2. Best practices to remain sustainable

  • Start small: Two or three visible use cases, with a measurable before/after.
  • Separate schema and content: An index for the schema + query examples, another for the content; the router chooses.
  • Standardize tools: Expose SPARQL and search via a protocol like Model Context Protocol to avoid fragile bespoke integrations.
  • Test queries: Goldens on key questions, alerts when a query changes result without data modification.
  • Governance: Version ontologies and mappings, review access and logging, trace modeling decisions.
  • Data Quality: Automatic checks (values out of range, orphaned entities), freshness dashboards.
  • Cost and Performance: Set realistic timeouts, limit traversal depth, sample large results, cache recurring subgraphs.
  • Explainability: Always display the chain of evidence (links traversed, documents cited) in the interface.

3. Indicators to follow

  • Success rate of queries (on graph tool) and P95 latency.
  • Perceived accuracy of responses (samples rated by users).
  • Reuse of the query catalogue (how many examples cover how many questions).
  • Operational impact: Average resolution time, incidents avoided, user satisfaction.
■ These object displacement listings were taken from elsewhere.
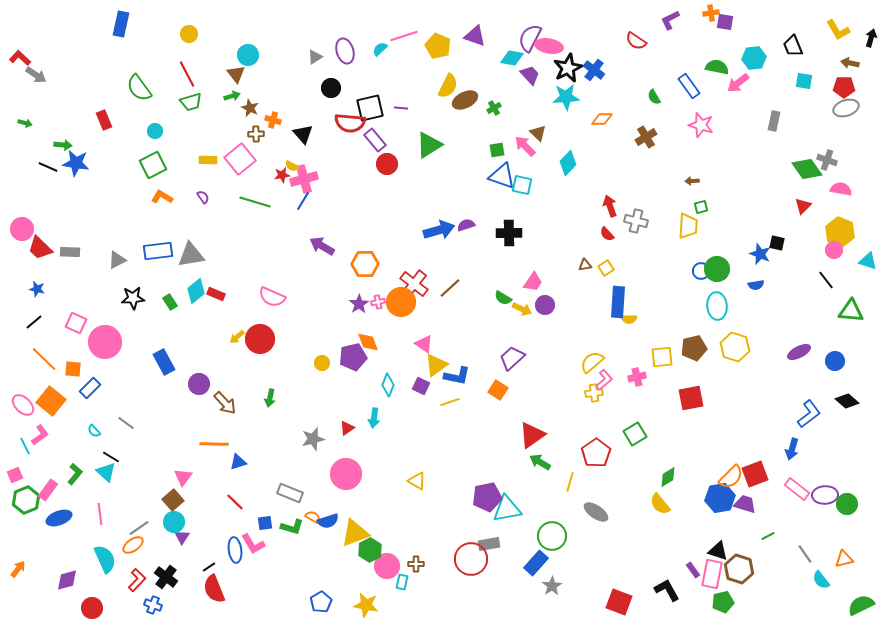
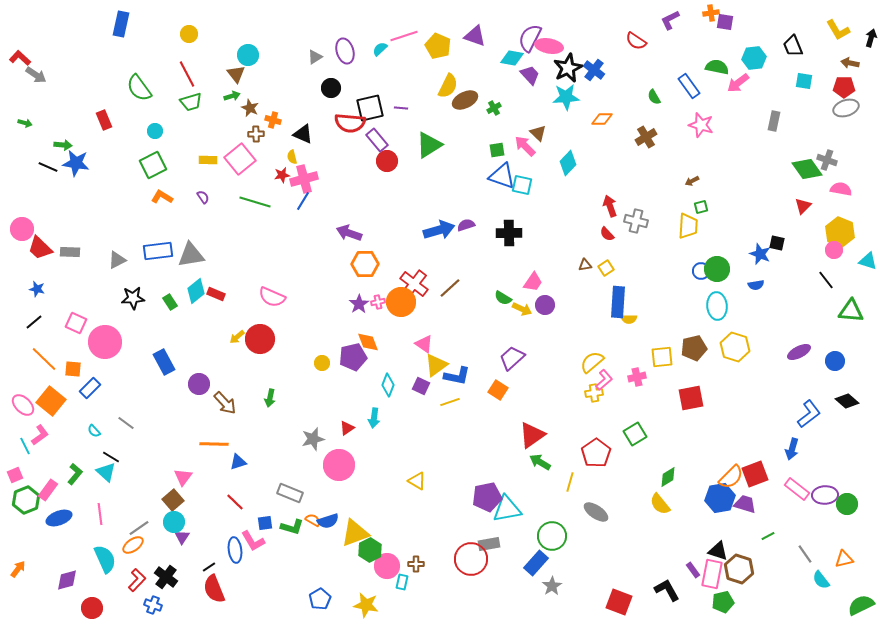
black triangle at (303, 134): rotated 25 degrees counterclockwise
purple rectangle at (375, 140): moved 2 px right
red circle at (387, 164): moved 3 px up
yellow semicircle at (292, 166): moved 9 px up; rotated 48 degrees clockwise
brown arrow at (692, 181): rotated 24 degrees counterclockwise
purple arrow at (322, 246): moved 27 px right, 13 px up; rotated 10 degrees counterclockwise
pink circle at (346, 474): moved 7 px left, 9 px up
orange semicircle at (313, 517): moved 3 px down
pink L-shape at (253, 544): moved 3 px up
blue pentagon at (321, 602): moved 1 px left, 3 px up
4. Examples of assistant responses

“Room 2: 3 lighting reports + 1 ticket in progress (technician: Mr. Martin, part Starter-LAMP-X, ETA 14:00). Trend: increase in incidents week N-1. Recommendation: preventive verification of fixtures.”

“Workshop A: two critical machines out of service in five days due to lack of part ABC-123. Option: bulk order and advanced maintenance plan.”